I am new to Cadabra and I'm trying to it to play with infinitesimal variation of some gravitatoinal terms.

I am defining a "derivative" \delta, that I would like to commute with partial derivatives. I am doing the following , based on the example about Einstein equations

{\mu,\nu, \rho,\alpha,\beta#}::Indices(spacetime);
g_{\mu\nu}::Metric;
g^{\mu\nu}::InverseMetric;
{g_{\mu}^{\nu},g^{\mu}_{\nu}}::KroneckerDelta;

{\partial{#}}::PartialDerivative;
{\nabla{#},\delta{#}}::Derivative;

In the long run I'm interested in infinitesimal Weyl variations, so I define the following list of variations:

 variations := {
    \delta{g^{\mu \nu}} -> +2 \sigma g^{\mu \nu},
    \delta{g_{\mu \nu}} -> -2 \sigma g_{\mu \nu}
};

As a warm up I tried to apply that to the Christoffel Symbol:

expr := \delta{
    1/2 g^{\rho\alpha} * (
        \partial_{\mu}{g_{\nu\alpha}}
        + \partial_{\nu}{g_{\mu\alpha}}
        - \partial_{\alpha}{g_{\mu\nu}}
    )
};
product_rule(_);
distribute(_);

substitute(_, $\delta{\partial_{\mu}{A}} -> \partial_{\mu}{\delta{A}}$ );

substitute(_, variations);

The first substitute gives me the same as distribute(), namely it does not commute the variation and the partial derivtive.
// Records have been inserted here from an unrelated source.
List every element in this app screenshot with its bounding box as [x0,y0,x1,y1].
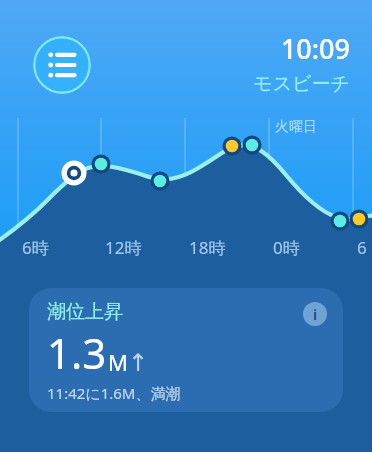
staticText: 6 [357,236,367,259]
staticText: ↑ [128,349,149,377]
staticText: 11:42に1.6M、満潮 [47,383,181,403]
staticText: i [313,305,318,324]
staticText: 1.3 [47,324,107,381]
staticText: 12時 [105,236,142,259]
button[interactable]: 潮位上昇 [29,288,343,412]
button[interactable]: Locations list [33,36,91,94]
staticText: 10:09 [280,30,350,67]
staticText: モスビーチ [253,72,350,96]
staticText: 火曜日 [275,118,317,136]
staticText: 潮位上昇 [47,300,123,324]
staticText: 6時 [22,236,49,259]
button[interactable]: Info [303,302,327,326]
staticText: 0時 [273,236,300,259]
staticText: 18時 [189,236,226,259]
staticText: M [108,347,128,377]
I tried instead replacing A by g_{\nu\rho} explicitely, but that does not do anything either. Is there something I am missing?

in General questions by (170 points)

1 Answer

+2 votes
 
Best answer

The first substitute does nothing, as there is no explicit A in your expression. If you write, instead of A, a proper object wildcard A?? (on both sides of the arrow) then it will work, and then your second substitute will do its job too.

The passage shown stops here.